Canada’s minister noted Friday’s announcement would be in addition to the efforts to relocate those who provided direct assistance to the Canadian Armed Forces (CAF).

Mendicino said the Canadian government will welcome individuals at greatest risk of Taliban reprisals, including women leaders, human rights activists, journalists and members of the so-called LGBT community.

The fourth flight carrying refugees landed in Canada just a “few hours ago,” Minister of National Defense Harjit Sajjan said during the same press briefing. The first flight carrying Afghan refugees touched down in Toronto on August 4, carrying an unspecified number of people, with the second and third flights arriving on August 8 and 11, according to Canada’s defense chief.

According to Sajjan, the Canadian government requested the military’s help with the resettlement operation on July 30.

Ottawa has also signed a memorandum of understanding (MOU) with the Alberta-based Manmeet Singh Bhullar foundation to relocate Sikhs and Hindus displaced by the Taliban offensive.
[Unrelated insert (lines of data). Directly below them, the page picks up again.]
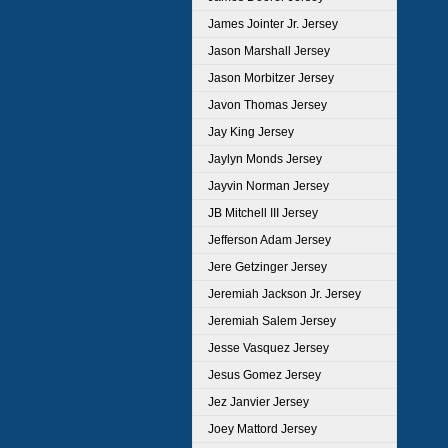
James Jointer Jr. Jersey
Jason Marshall Jersey
Jason Morbitzer Jersey
Javon Thomas Jersey
Jay King Jersey
Jaylyn Monds Jersey
Jayvin Norman Jersey
JB Mitchell III Jersey
Jefferson Adam Jersey
Jere Getzinger Jersey
Jeremiah Jackson Jr. Jersey
Jeremiah Salem Jersey
Jesse Vasquez Jersey
Jesus Gomez Jersey
Jez Janvier Jersey
Joey Mattord Jersey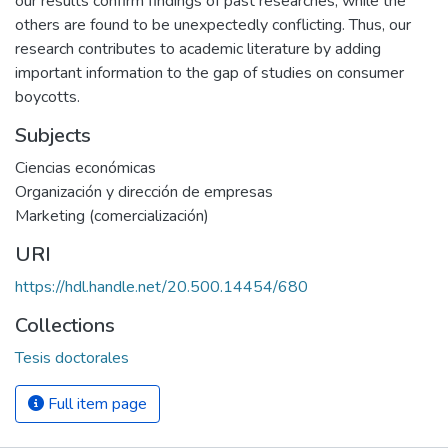
our results confirm findings of past researches, while the
others are found to be unexpectedly conflicting. Thus, our
research contributes to academic literature by adding
important information to the gap of studies on consumer
boycotts.
Subjects
Ciencias económicas
Organización y dirección de empresas
Marketing (comercialización)
URI
https://hdl.handle.net/20.500.14454/680
Collections
Tesis doctorales
Full item page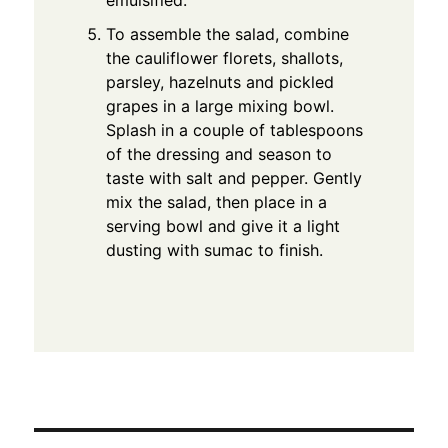
emulsified.
To assemble the salad, combine
the cauliflower florets, shallots,
parsley, hazelnuts and pickled
grapes in a large mixing bowl.
Splash in a couple of tablespoons
of the dressing and season to
taste with salt and pepper. Gently
mix the salad, then place in a
serving bowl and give it a light
dusting with sumac to finish.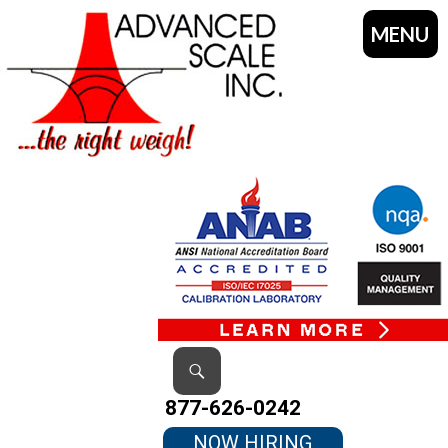
MENU
SKIP
TO
CONTENT
Search
877-626-0242
NOW HIRING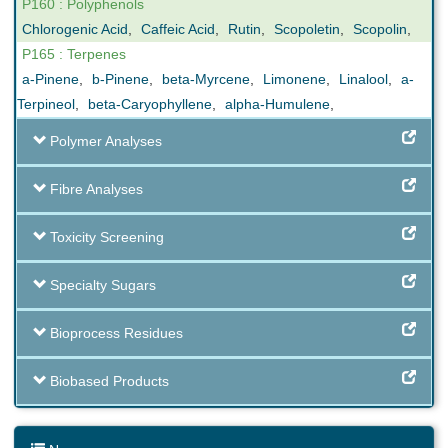
P160 : Polyphenols
Chlorogenic Acid
,
Caffeic Acid
,
Rutin
,
Scopoletin
,
Scopolin
,
P165 : Terpenes
a-Pinene
,
b-Pinene
,
beta-Myrcene
,
Limonene
,
Linalool
,
a-
Terpineol
,
beta-Caryophyllene
,
alpha-Humulene
,
Polymer Analyses
Fibre Analyses
Toxicity Screening
Specialty Sugars
Bioprocess Residues
Biobased Products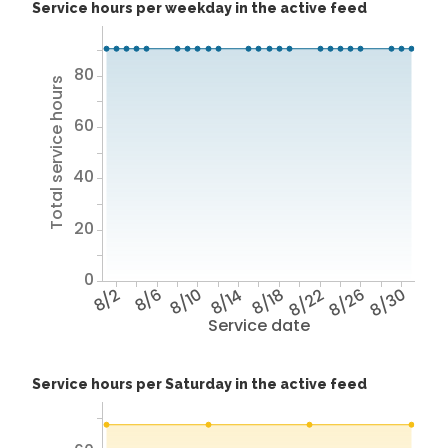
Service hours per weekday in the active feed
80
Total service hours
60
40
20
0
8/2
8/6
8/10
8/14
8/18
8/22
8/26
8/30
Service date
Service hours per Saturday in the active feed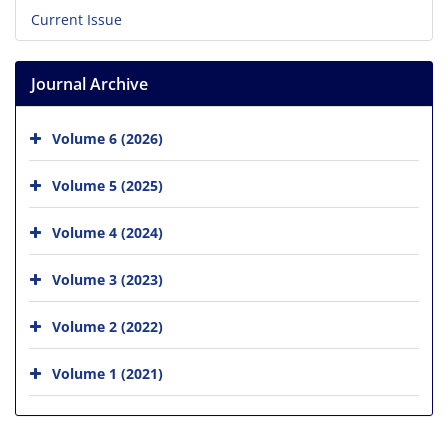
Current Issue
Journal Archive
Volume 6 (2026)
Volume 5 (2025)
Volume 4 (2024)
Volume 3 (2023)
Volume 2 (2022)
Volume 1 (2021)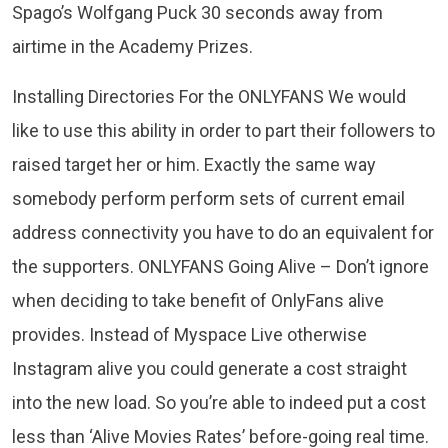
Spago’s Wolfgang Puck 30 seconds away from
airtime in the Academy Prizes.
Installing Directories For the ONLYFANS We would
like to use this ability in order to part their followers to
raised target her or him. Exactly the same way
somebody perform perform sets of current email
address connectivity you have to do an equivalent for
the supporters. ONLYFANS Going Alive – Don’t ignore
when deciding to take benefit of OnlyFans alive
provides. Instead of Myspace Live otherwise
Instagram alive you could generate a cost straight
into the new load. So you’re able to indeed put a cost
less than ‘Alive Movies Rates’ before-going real time.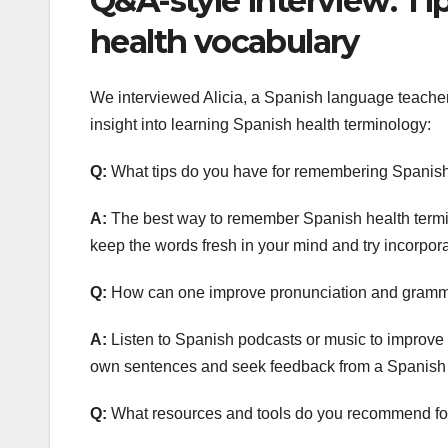
Q&A-style interview: Tip
health vocabulary
We interviewed Alicia, a Spanish language teacher 
insight into learning Spanish health terminology:
Q:
What tips do you have for remembering Spanish
A:
The best way to remember Spanish health termino
keep the words fresh in your mind and try incorpor
Q:
How can one improve pronunciation and gramm
A:
Listen to Spanish podcasts or music to improve 
own sentences and seek feedback from a Spanish l
Q:
What resources and tools do you recommend for 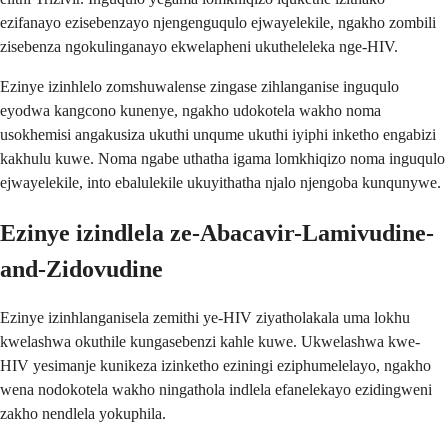
ezifanayo ezisebenzayo njengenguqulo ejwayelekile, ngakho zombili
zisebenza ngokulinganayo ekwelapheni ukutheleleka nge-HIV.
Ezinye izinhlelo zomshuwalense zingase zihlanganise inguqulo
eyodwa kangcono kunenye, ngakho udokotela wakho noma
usokhemisi angakusiza ukuthi unqume ukuthi iyiphi inketho engabizi
kakhulu kuwe. Noma ngabe uthatha igama lomkhiqizo noma inguqulo
ejwayelekile, into ebalulekile ukuyithatha njalo njengoba kunqunywe.
Ezinye izindlela ze-Abacavir-Lamivudine-
and-Zidovudine
Ezinye izinhlanganisela zemithi ye-HIV ziyatholakala uma lokhu
kwelashwa okuthile kungasebenzi kahle kuwe. Ukwelashwa kwe-
HIV yesimanje kunikeza izinketho eziningi eziphumelelayo, ngakho
wena nodokotela wakho ningathola indlela efanelekayo ezidingweni
zakho nendlela yokuphila.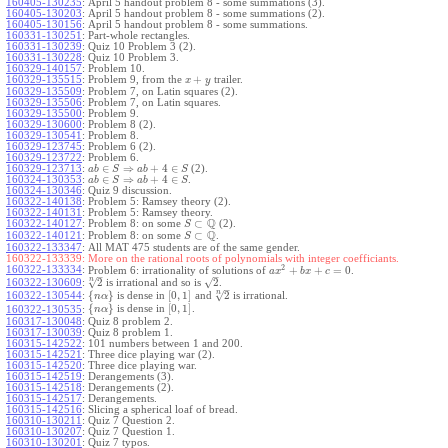
160405-130235
:
April 5 handout problem 8 - some summations (3).
160405-130203
:
April 5 handout problem 8 - some summations (2).
160405-130156
:
April 5 handout problem 8 - some summations.
160331-130251
:
Part-whole rectangles.
160331-130239
:
Quiz 10 Problem 3 (2).
160331-130228
:
Quiz 10 Problem 3.
160329-140157
:
Problem 10.
+
160329-135515
:
Problem 9, from the
trailer.
x
y
160329-135509
:
Problem 7, on Latin squares (2).
160329-135506
:
Problem 7, on Latin squares.
160329-135500
:
Problem 9.
160329-130600
:
Problem 8 (2).
160329-130541
:
Problem 8.
160329-123745
:
Problem 6 (2).
160329-123722
:
Problem 6.
∈
⇒
+
4
∈
160329-123713
:
(2).
a
b
S
a
b
S
∈
⇒
+
4
∈
160324-130353
:
.
a
b
S
a
b
S
160324-130346
:
Quiz 9 discussion.
160322-140138
:
Problem 5: Ramsey theory (2).
160322-140131
:
Problem 5: Ramsey theory.
Q
⊂
160322-140127
:
Problem 8: on some
(2).
S
Q
⊂
160322-140121
:
Problem 8: on some
.
S
160322-133347
:
All MAT 475 students are of the same gender.
160322-133339:
More on the rational roots of polynomials with integer coefficiants.
2
160322-133334
:
+
+
=
0
Problem 6: irrationality of solutions of
.
a
x
b
x
c
–
–
n
√
√
2
2
160322-130609
:
is irrational and so is
.
–
n
√
{
}
[
0
,
1
]
2
160322-130544
:
is dense in
and
is irrational.
n
α
{
}
[
0
,
1
]
is dense in
.
160322-130535
:
n
α
160317-130048
:
Quiz 8 problem 2.
160317-130039
:
Quiz 8 problem 1.
160315-142522
:
101 numbers between 1 and 200.
160315-142521
:
Three dice playing war (2).
160315-142520
:
Three dice playing war.
160315-142519
:
Derangements (3).
160315-142518
:
Derangements (2).
160315-142517
:
Derangements.
160315-142516
:
Slicing a spherical loaf of bread.
160310-130211
:
Quiz 7 Question 2.
160310-130207
:
Quiz 7 Question 1.
160310-130201
:
Quiz 7 typos.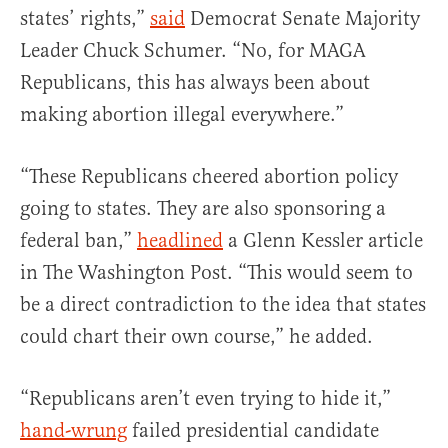
states’ rights,”
said
Democrat Senate Majority
Leader Chuck Schumer. “No, for MAGA
Republicans, this has always been about
making abortion illegal everywhere.”
“These Republicans cheered abortion policy
going to states. They are also sponsoring a
federal ban,”
headlined
a Glenn Kessler article
in The Washington Post. “This would seem to
be a direct contradiction to the idea that states
could chart their own course,” he added.
“Republicans aren’t even trying to hide it,”
hand-wrung
failed presidential candidate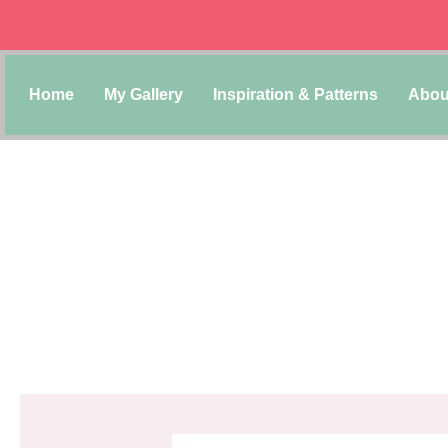
Home
My Gallery
Inspiration & Patterns
Abou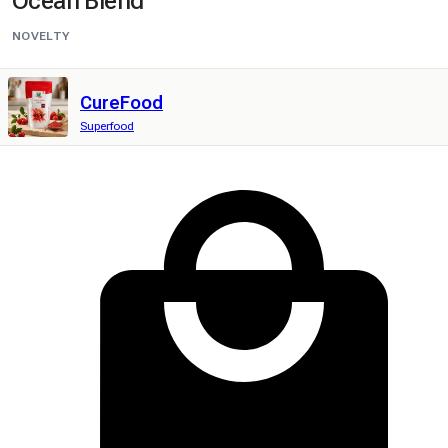
Ocean Blend
NOVELTY
CureFood
Superfood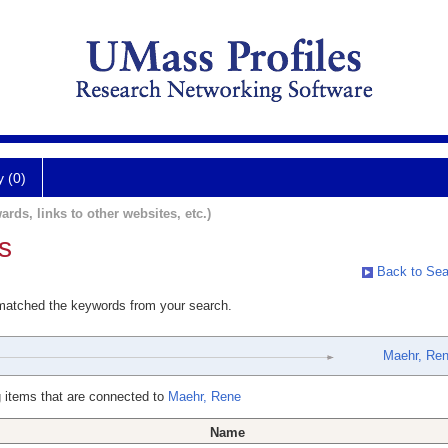
y (0)
ards, links to other websites, etc.)
s
Back to Sea
 matched the keywords from your search.
Maehr, Re
 items that are connected to
Maehr, Rene
Name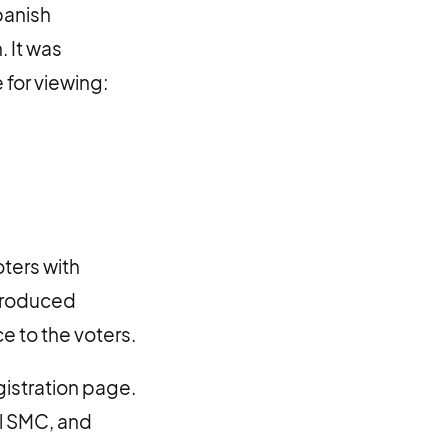
panish
. It was
 for viewing:
ters with
ntroduced
 to the voters.
gistration page.
l SMC, and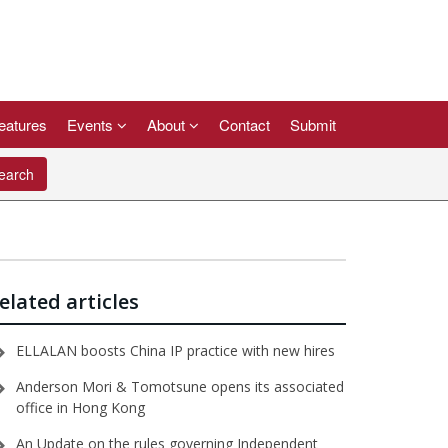
eatures
Events
About
Contact
Submit
arch
elated articles
ELLALAN boosts China IP practice with new hires
Anderson Mori & Tomotsune opens its associated
office in Hong Kong
An Update on the rules governing Independent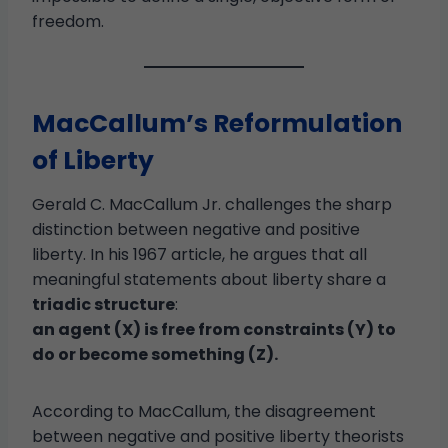
freedom.
MacCallum’s Reformulation
of Liberty
Gerald C. MacCallum Jr. challenges the sharp
distinction between negative and positive
liberty. In his 1967 article, he argues that all
meaningful statements about liberty share a
triadic structure
:
an agent (X) is free from constraints (Y) to
do or become something (Z).
According to MacCallum, the disagreement
between negative and positive liberty theorists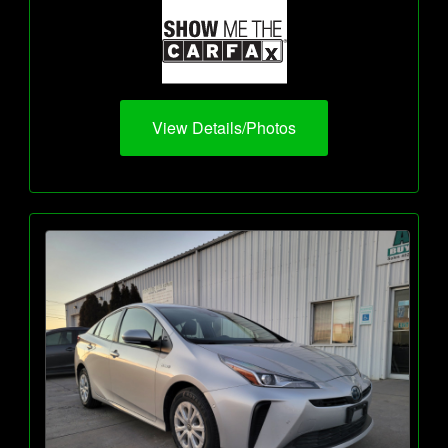
View Details/Photos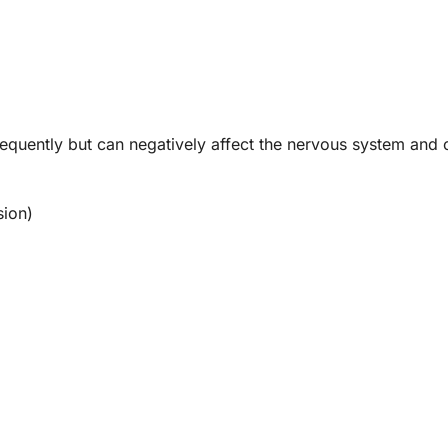
quently but can negatively affect the nervous system and 
sion)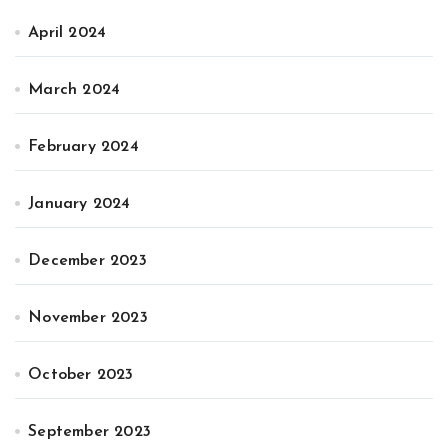
April 2024
March 2024
February 2024
January 2024
December 2023
November 2023
October 2023
September 2023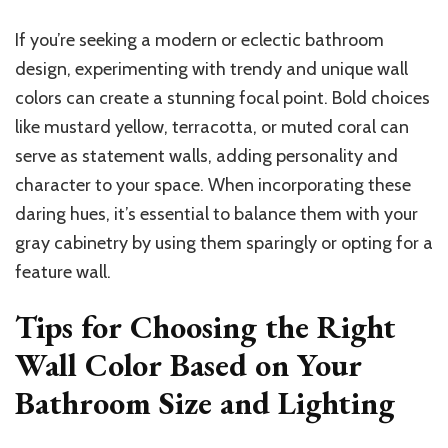
If you’re seeking a modern or eclectic bathroom
design, experimenting with trendy and unique wall
colors can create a stunning focal point. Bold choices
like mustard yellow, terracotta, or muted coral can
serve as statement walls, adding personality and
character to your space. When incorporating these
daring hues, it’s essential to balance them with your
gray cabinetry by using them sparingly or opting for a
feature wall.
Tips for Choosing the Right
Wall Color Based on Your
Bathroom Size and Lighting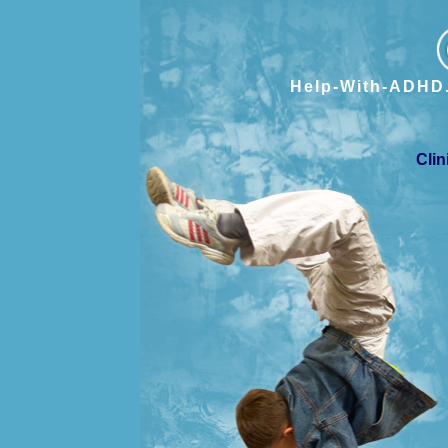
Help-With-ADHD.
Clin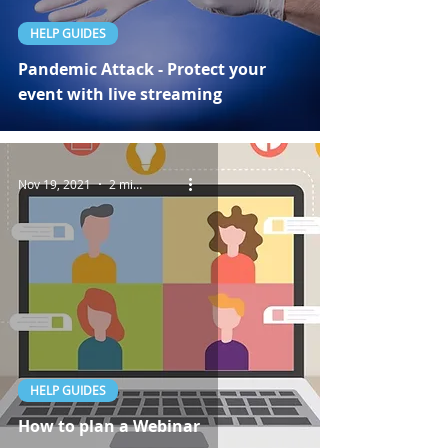
HELP GUIDES
Pandemic Attack - Protect your
event with live streaming
Nov 19, 2021
2 min read
HELP GUIDES
How to plan a Webinar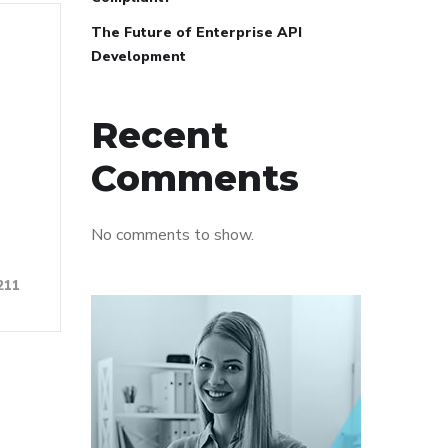
The Future of Enterprise API
Development
Recent
Comments
No comments to show.
211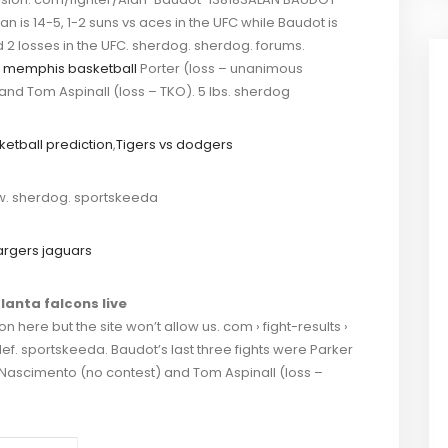
an is 14-5, 1-2 suns vs aces in the UFC while Baudot is
d 2 losses in the UFC. sherdog. sherdog. forums.
 memphis basketball
Porter (loss – unanimous
nd Tom Aspinall (loss – TKO). 5 lbs. sherdog
sketball prediction
,
Tigers vs dodgers
. sherdog. sportskeeda
rgers jaguars
lanta falcons live
 here but the site won’t allow us. com › fight-results ›
ef. sportskeeda. Baudot’s last three fights were Parker
 Nascimento (no contest) and Tom Aspinall (loss –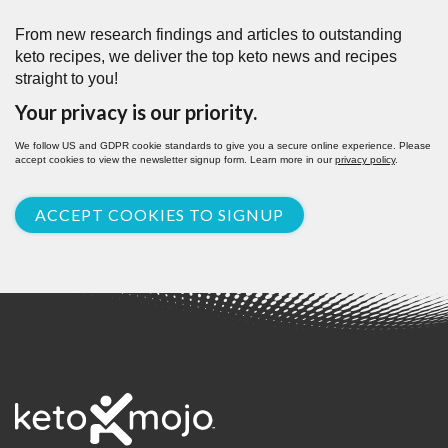
From new research findings and articles to outstanding
keto recipes, we deliver the top keto news and recipes
straight to you!
Your privacy is our priority.
We follow US and GDPR cookie standards to give you a secure online experience. Please
accept cookies to view the newsletter signup form. Learn more in our
privacy policy
.
ACCEPT COOKIES TO SIGNUP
Canada, as well as other countries including the United States, are working to assist interpreters and other Afghans facing imminent danger amid the US withdrawal from the war-torn country.

The scramble comes amid a Taliban advance, which has seen the terror group capture 15 of 34 Afghan provincial capitals including Kandahar, Herat and Pol-e-Khomri in spate of one week.

The Canadian military, which was primarily active in Kandahar, exited the Afghan war in 2014.